# Embeddings pipeline
Here, we use MolFormer, a BERT-trained encoder model to encode our SMILES (without using AIS) into a latent space for similarity pairing. This outputs into a pairs.json file, with the following structure:
[[high_scoring_smile, low_scoring_smile, L2_similarity], ...]

We also save various checkpoint embeddings (notably, top and bottom json files) for the top 3% and bottom 15%, since these tend to take a while to embed all.

In [None]:
import torch
from transformers import AutoModel, AutoTokenizer

# Load in MolFormer for mapping to latent space
model = AutoModel.from_pretrained("ibm/MoLFormer-XL-both-10pct", deterministic_eval=True, trust_remote_code=True).to("cuda")
tokenizer = AutoTokenizer.from_pretrained("ibm/MoLFormer-XL-both-10pct", trust_remote_code=True)

After loading the model and tokenizer, we read any json files in the working directory (which are fragmented due to earlier saving behavior from docking), and read in SMILES with their associated docking score. The top 3% and bottom 15% get saved, along with their embedding after they are tokenized with MoLFormer's tokenizer and passed through the model. 

In [None]:
import json
import torch
import os

working_directory = '/kaggle/input/total-dataset'
combined_scores = {}

# Go over each json fragment made from docking
for filename in os.listdir(working_directory):
    # Check if the file is a JSON file
    if filename.endswith('.json'):
        full_path = os.path.join(working_directory, filename)
        
        # Load the JSON data from the file
        with open(full_path) as f:
            data = json.load(f)
        combined_scores.update(data)

# Convert the dictionary into a list of tuples [(key, score), ...] and sort by score
sorted_items = sorted(combined_scores.items(), key=lambda x: x[1], reverse=True)

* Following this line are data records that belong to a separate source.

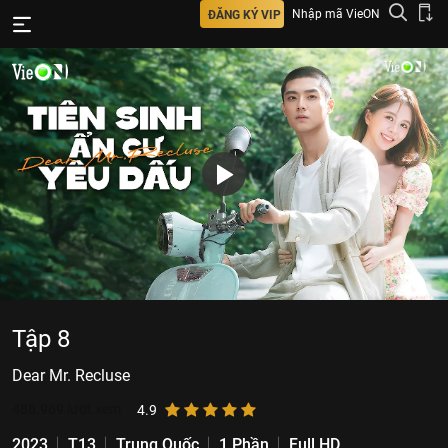
Nhập mã VieON
ĐĂNG KÝ VIP
Tập 8
Dear Mr. Recluse
486.969
lượt xem
4.9
2023
T13
Trung Quốc
1 Phần
Full HD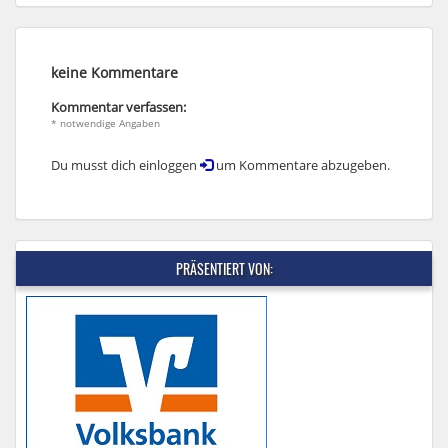
keine Kommentare
Kommentar verfassen:
* notwendige Angaben
Du musst dich einloggen
um Kommentare abzugeben.
PRÄSENTIERT VON: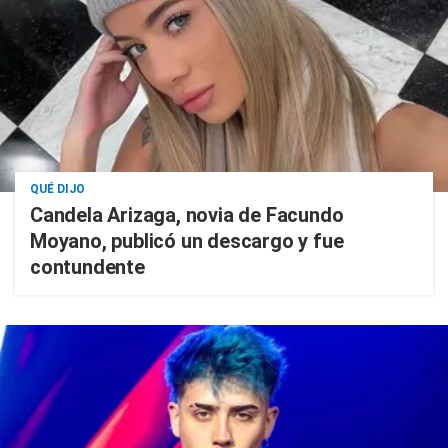
QUÉ DIJO
Candela Arizaga, novia de Facundo
Moyano, publicó un descargo y fue
contundente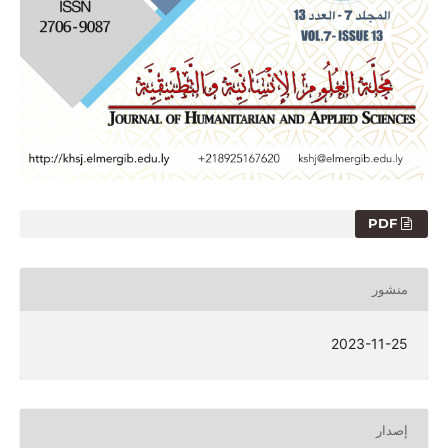
PDF
منشور
2023-11-25
إصدار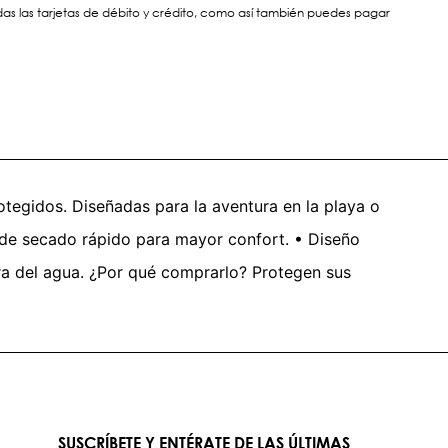
s las tarjetas de débito y crédito, como así también puedes pagar
otegidos. Diseñadas para la aventura en la playa o
 y de secado rápido para mayor confort. • Diseño
uera del agua. ¿Por qué comprarlo? Protegen sus
SUSCRÍBETE Y ENTÉRATE DE LAS ÚLTIMAS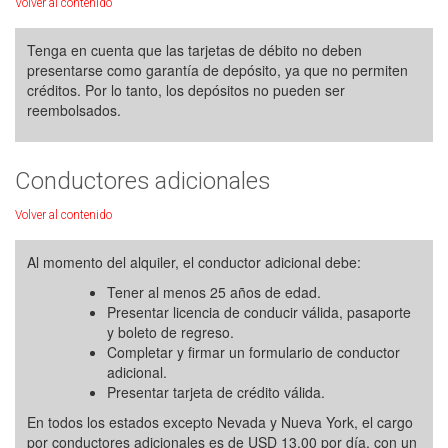
Volver al contenido
Tenga en cuenta que las tarjetas de débito no deben
presentarse como garantía de depósito, ya que no permiten
créditos. Por lo tanto, los depósitos no pueden ser
reembolsados.
Conductores adicionales
Volver al contenido
Al momento del alquiler, el conductor adicional debe:
Tener al menos 25 años de edad.
Presentar licencia de conducir válida, pasaporte
y boleto de regreso.
Completar y firmar un formulario de conductor
adicional.
Presentar tarjeta de crédito válida.
En todos los estados excepto Nevada y Nueva York, el cargo
por conductores adicionales es de USD 13.00 por día, con un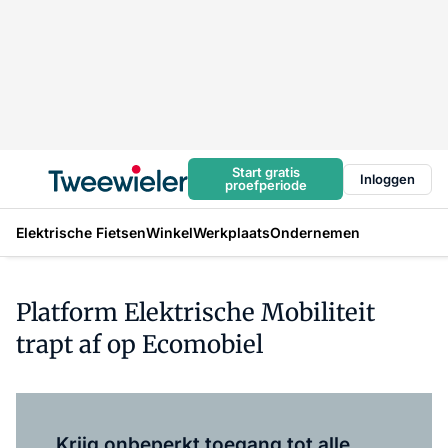
Start gratis
Inloggen
proefperiode
Elektrische Fietsen
Winkel
Werkplaats
Ondernemen
Platform Elektrische Mobiliteit
trapt af op Ecomobiel
Log in
om dit artikel te lezen.
Krijg onbeperkt toegang tot alle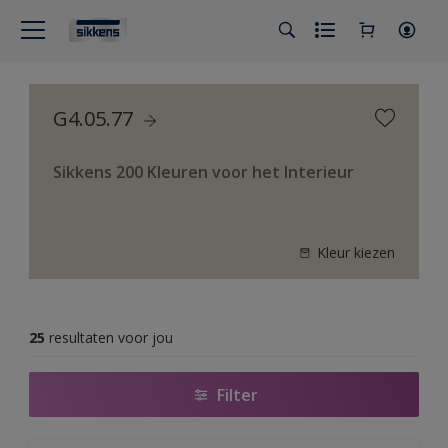
G4.05.77
Sikkens 200 Kleuren voor het Interieur
Kleur kiezen
25
resultaten voor jou
Filter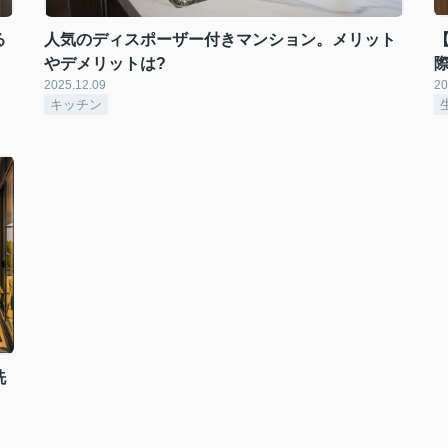
る
人気のディスポーザー付きマンション。メリット
やデメリットは?
2025.12.09
20
キッチン
洗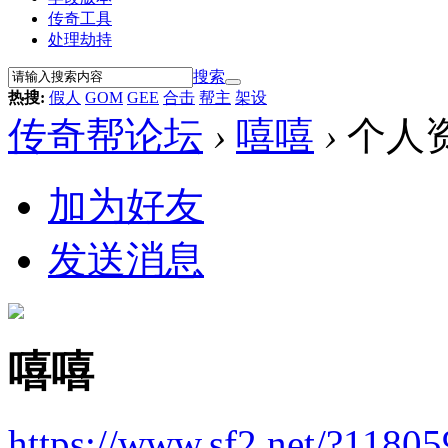
传奇工具
处理劫持
搜索
热搜:
假人
GOM
GEE
合击
帮主
架设
传奇帮论坛
›
嘻嘻
›
个人
加为好友
发送消息
嘻嘻
https://www.sf2.net/?11805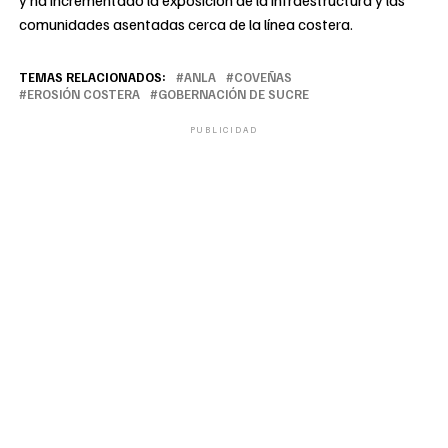
y ha incrementado la exposición de la infraestructura y las
comunidades asentadas cerca de la línea costera.
TEMAS RELACIONADOS:
ANLA
COVEÑAS
EROSIÓN COSTERA
GOBERNACIÓN DE SUCRE
PUBLICIDAD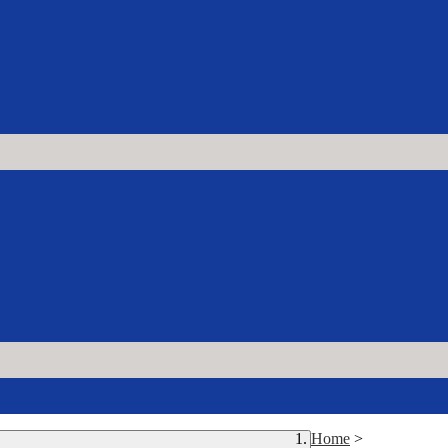
Home
>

# Calculate the index ranges for top 3% and bottom 15%
num_keys = len(sorted_items)

top_3_percent_index = int(num_keys * 0.97)  # Starting index for top 3%
bottom_15_percent_index = int(num_keys * 0.15)  # Ending index (exclusive) for bottom 15%

# Extract the keys for top 3% and bottom 15%
top_3_percent_keys = [item[0] for item in sorted_items[top_3_percent_index:]]
bottom_15_percent_keys = [item[0] for item in sorted_items[:bottom_15_percent_index]]
        
combined_output = {}
# Assuming top_3_percent_keys is a list of keys you want to process
batch_size = 500
top_embeddings = []  # This will store all the embeddings

# Process in batches of 500
for i in range(0, len(top_3_percent_keys), batch_size):
    batch_keys = top_3_percent_keys[i:i + batch_size]

    # Tokenize the current batch
    encoded_batch = tokenizer(batch_keys, padding='max_length', return_tensors='pt', truncation=True).to("cuda")
    
    with torch.no_grad():  # Don't compute gradients to save memory and computation
        model_output = model(**encoded_batch)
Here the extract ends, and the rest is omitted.